Weinstein destaca tres costes principales asociados con este problema:

  • El coste de oportunidad: una comunidad no es una mera colección de individuos, sino de las relaciones que se establecen entre ellos. Las conexiones desaparecen cuando los miembros de la comunidad se preocupan exclusivamente de sí mismos.
  • Los daños psicológicos: la creatividad surge a menudo en momentos de ensoñación, divagación o simple contemplación de las musarañas. El estar continuamente expuestos a estímulos electrónicos es una barrera, y no un incentivo, para la creatividad.

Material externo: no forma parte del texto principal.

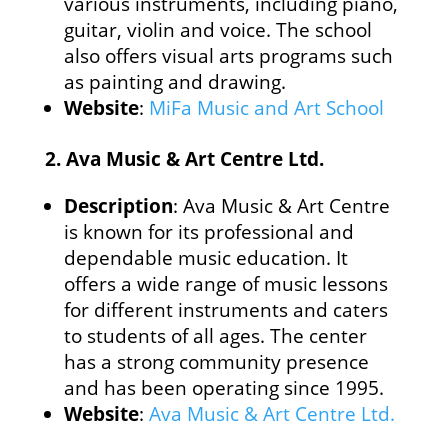
various instruments, including piano,
guitar, violin and voice. The school
also offers visual arts programs such
as painting and drawing.
Website
:
MiFa Music and Art School
2.
Ava Music & Art Centre Ltd.
Description
: Ava Music & Art Centre
is known for its professional and
dependable music education. It
offers a wide range of music lessons
for different instruments and caters
to students of all ages. The center
has a strong community presence
and has been operating since 1995.
Website
:
Ava Music & Art Centre Ltd.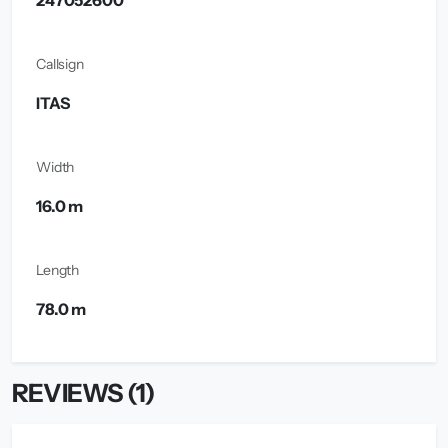
247052600
Callsign
ITAS
Width
16.0 m
Length
78.0 m
REVIEWS (1)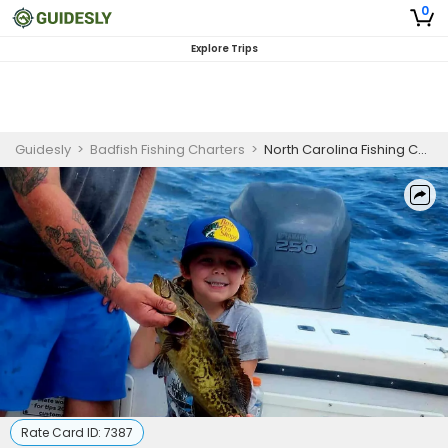
0
Explore Trips
Guidesly
>
Badfish Fishing Charters
>
North Carolina Fishing Charters | Half Day Charters In Sneads Ferry
Rate Card ID:
7387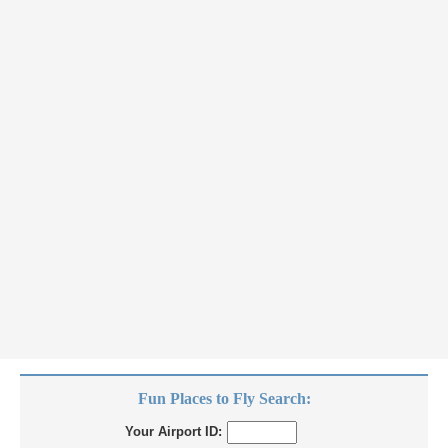
Fun Places to Fly Search:
Your Airport ID: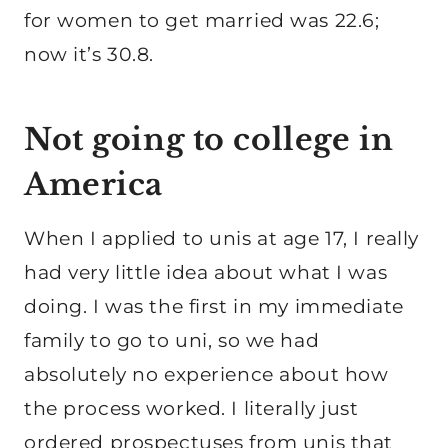
for women to get married was 22.6;
now it’s 30.8.
Not going to college in
America
When I applied to unis at age 17, I really
had very little idea about what I was
doing. I was the first in my immediate
family to go to uni, so we had
absolutely no experience about how
the process worked. I literally just
ordered prospectuses from unis that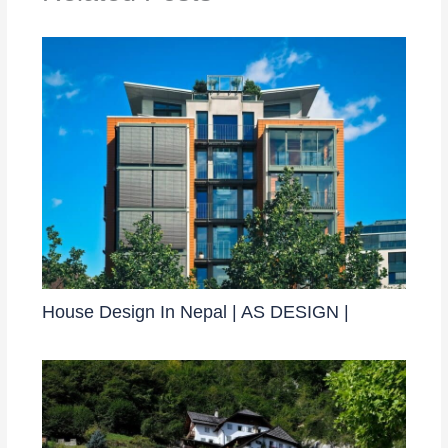
House Design In Nepal | AS DESIGN |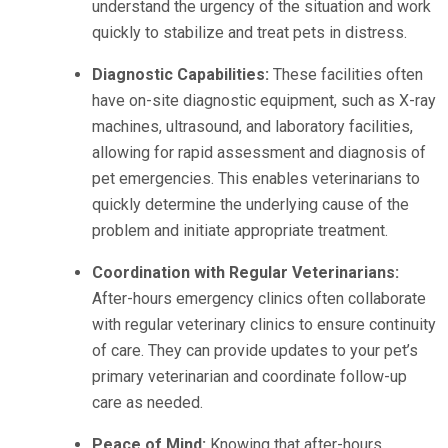
understand the urgency of the situation and work
quickly to stabilize and treat pets in distress.
Diagnostic Capabilities:
These facilities often
have on-site diagnostic equipment, such as X-ray
machines, ultrasound, and laboratory facilities,
allowing for rapid assessment and diagnosis of
pet emergencies. This enables veterinarians to
quickly determine the underlying cause of the
problem and initiate appropriate treatment.
Coordination with Regular Veterinarians:
After-hours emergency clinics often collaborate
with regular veterinary clinics to ensure continuity
of care. They can provide updates to your pet’s
primary veterinarian and coordinate follow-up
care as needed.
Peace of Mind:
Knowing that after-hours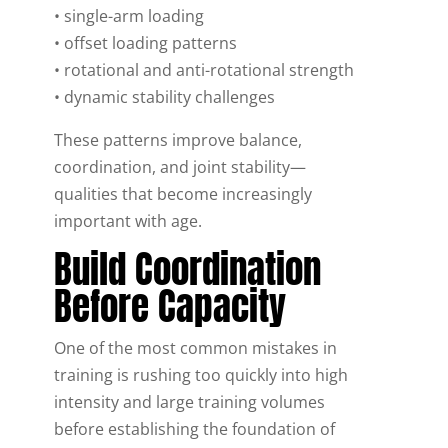
• single-arm loading
• offset loading patterns
• rotational and anti-rotational strength
• dynamic stability challenges
These patterns improve balance,
coordination, and joint stability—
qualities that become increasingly
important with age.
Build Coordination
Before Capacity
One of the most common mistakes in
training is rushing too quickly into high
intensity and large training volumes
before establishing the foundation of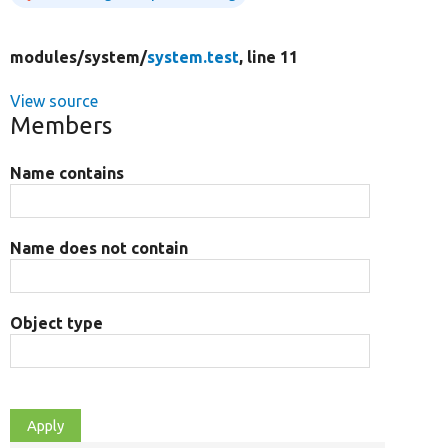
modules/
system/
system.test
, line 11
View source
Members
Name contains
Name does not contain
Object type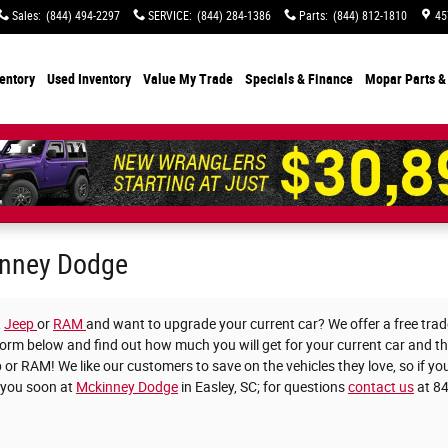
Sales
:
(844) 494-2297
SERVICE
:
(844) 284-1386
Parts
:
(844) 812-1810
45
entory
Used Inventory
Value My Trade
Specials
& Finance
Mopar Parts &
kinney Dodge
,
Jeep
or
RAM
and want to upgrade your current car? We offer a free trade
he form below and find out how much you will get for your current car and 
 or RAM! We like our customers to save on the vehicles they love, so if you
 you soon at
Mckinney Dodge
in Easley, SC; for questions
contact us
at 8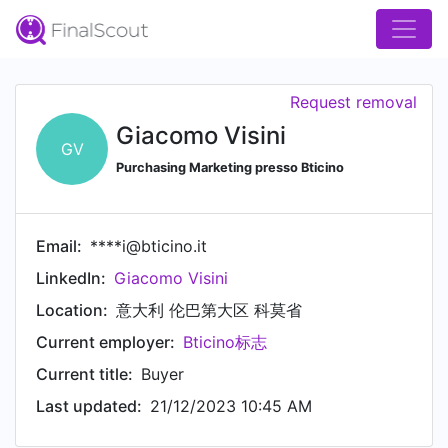
Request removal
Giacomo Visini
GV
Purchasing Marketing presso Bticino
Email:
****i@bticino.it
LinkedIn:
Giacomo Visini
Location:
意大利 伦巴第大区 科莫省
Current employer:
Bticino标志
Current title:
Buyer
Last updated:
21/12/2023 10:45 AM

  • Los daños físicos: no son desdeñables los accidentes de tráfico que se originan por estar pendientes del móvil, el GPS o el mp3. Incluso los atropellos de peatones, motivo por el que en Nueva York se llegó a plantear la prohibición de circular por la calle escuchando música. Por muy hábiles que seamos con las multitareas, todos tenemos un límite.

La conclusión de Weinstein es clara: al fin y al cabo, la tecnología es moralmente neutra. De nosotos depende que se emplee para fines beneficiosos o dañinos.